Tuesday 25 July 2017

ECB should maintain stimulus, calls for end are 'premature', says IMF

International Monetary Fund. (Photo: Reuters)

The European Central Bank (ECB) should maintain a "firmly accommodative" monetary policy for an "extended period", the International Monetary Fund (IMF) said on Tuesday, as it forecast inflation remaining below target.

As the ECB prepares for a decision in autumn on whether to claw back its stimulus programme, the IMF said calls for an exit from easy-money policy were "premature" because consumer prices were not increasing enough.

In its annual report on the euro zone, the IMF estimated euro zone inflation will reach 1.6 percent this year before slowing to 1.5 percent in 2018, below the ECB target of below but close to 2 percent.

The forecasts were actually stronger than the ECB's latest one, released in June, which predicted the bloc's inflation rate at 1.5 percent this year and 1.3 percent in 2018.

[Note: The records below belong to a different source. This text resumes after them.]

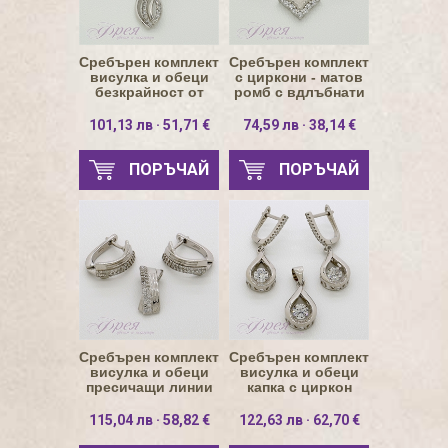
Сребърен комплект
Сребърен комплект
висулка и обеци
с циркони - матов
безкрайност от
ромб с вдлъбнати
четири ленти
страни
101,13 лв · 51,71 €
74,59 лв · 38,14 €
ПОРЪЧАЙ
ПОРЪЧАЙ
Сребърен комплект
Сребърен комплект
висулка и обеци
висулка и обеци
пресичащи линии
капка с циркон
115,04 лв · 58,82 €
122,63 лв · 62,70 €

"The costs of a long period of inflation undershooting continue to exceed those of a temporary overshoot," the IMF said.

"The calls from some quarters for an exit from monetary accommodation are therefore premature," it added. Germany has been the biggest critic of ECB's 2.3 trillion euro ($2.7 trillion) money-printing programme.

To help a sustained recovery of inflation, the IMF encouraged Germany and other euro zone's countries with high growth to push for "robust" wage and price rises, even if this could bring domestic inflation beyond the 2 percent limit for a limited period.